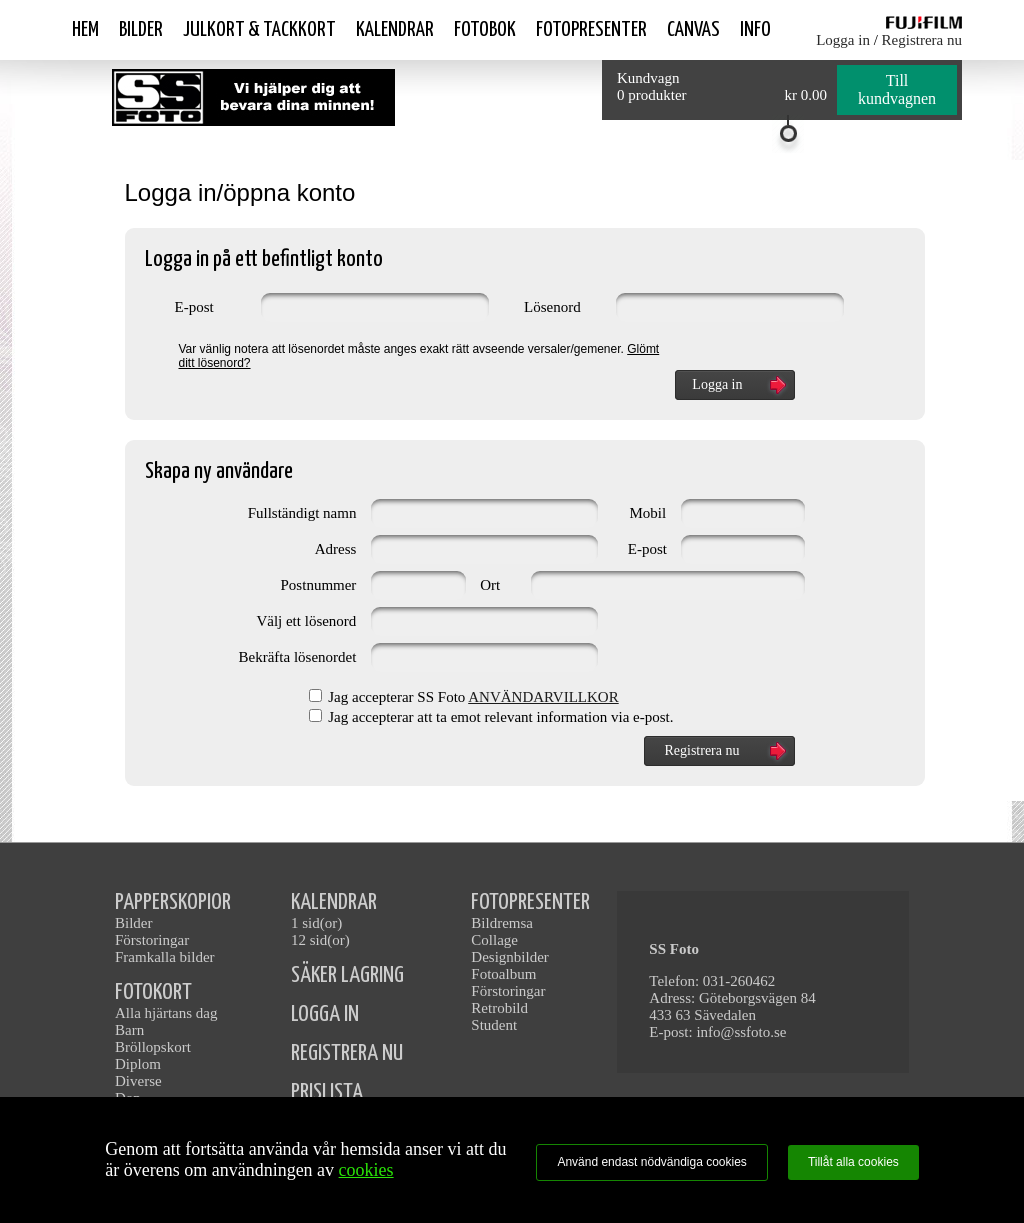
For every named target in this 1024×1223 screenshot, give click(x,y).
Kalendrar (395, 30)
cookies (366, 1170)
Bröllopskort (153, 1047)
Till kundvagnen (897, 89)
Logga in (843, 40)
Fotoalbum (503, 974)
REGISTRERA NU (347, 1053)
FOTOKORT (153, 992)
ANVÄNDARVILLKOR (543, 697)
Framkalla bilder (165, 957)
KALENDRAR (334, 902)
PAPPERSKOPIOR (173, 902)
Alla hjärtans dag (166, 1013)
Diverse (138, 1081)
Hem (85, 30)
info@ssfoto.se (741, 1032)
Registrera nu (922, 40)
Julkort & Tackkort (259, 30)
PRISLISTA (327, 1092)
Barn (129, 1030)
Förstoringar (152, 940)
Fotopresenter (591, 30)
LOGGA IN (325, 1014)
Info (755, 30)
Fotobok (485, 30)
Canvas (693, 30)
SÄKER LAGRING (347, 975)
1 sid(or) (316, 923)
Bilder (141, 30)
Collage (494, 940)
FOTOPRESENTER (530, 902)
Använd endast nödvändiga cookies (651, 1162)
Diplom (138, 1064)
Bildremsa (502, 923)
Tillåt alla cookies (853, 1162)
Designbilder (509, 957)
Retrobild (499, 1008)
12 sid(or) (320, 940)
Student (494, 1025)
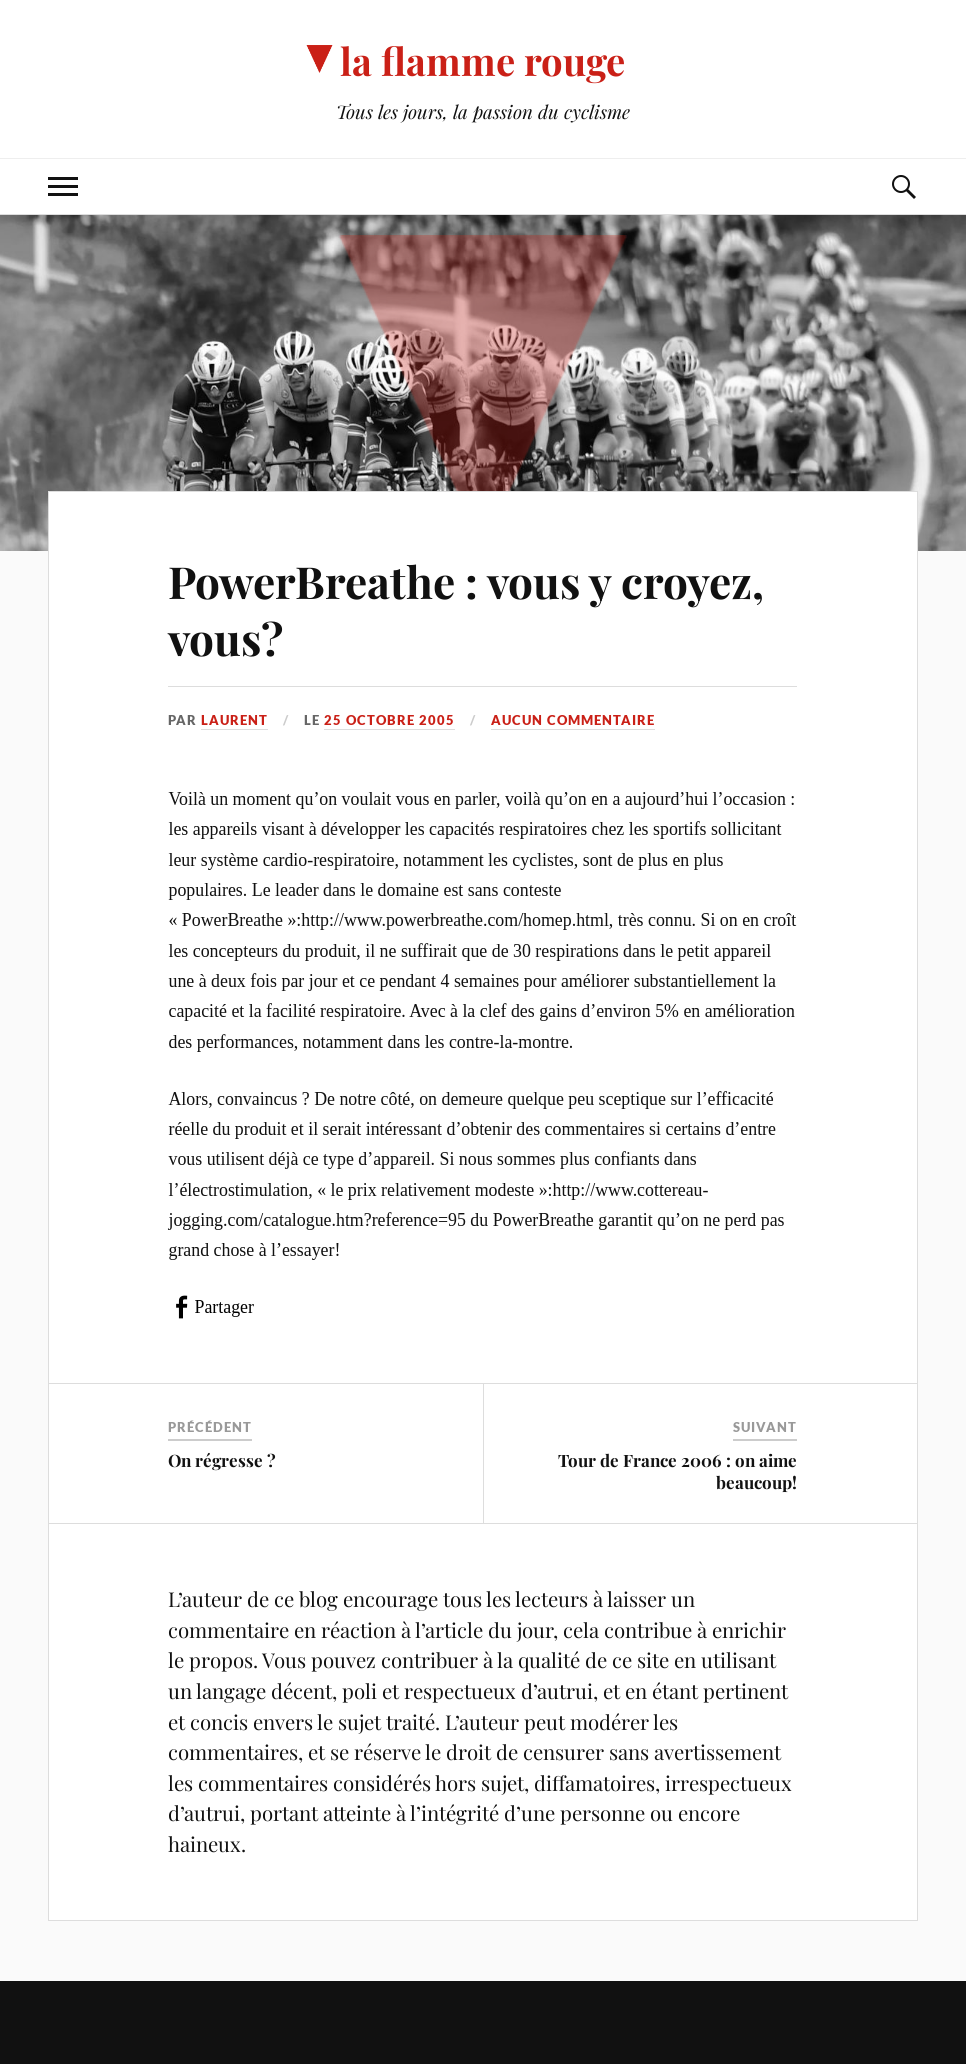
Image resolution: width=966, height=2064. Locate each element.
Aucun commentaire (573, 720)
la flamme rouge (482, 60)
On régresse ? (222, 1460)
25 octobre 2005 (389, 720)
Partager (223, 1307)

- - - -

WORK INSTRUCTION>
For every line in the listing above that contains "cookies", copy that line.

YOUR SOLUTION>
cookies (366, 1170)
Använd endast nödvändiga cookies (651, 1162)
Tillåt alla cookies (853, 1162)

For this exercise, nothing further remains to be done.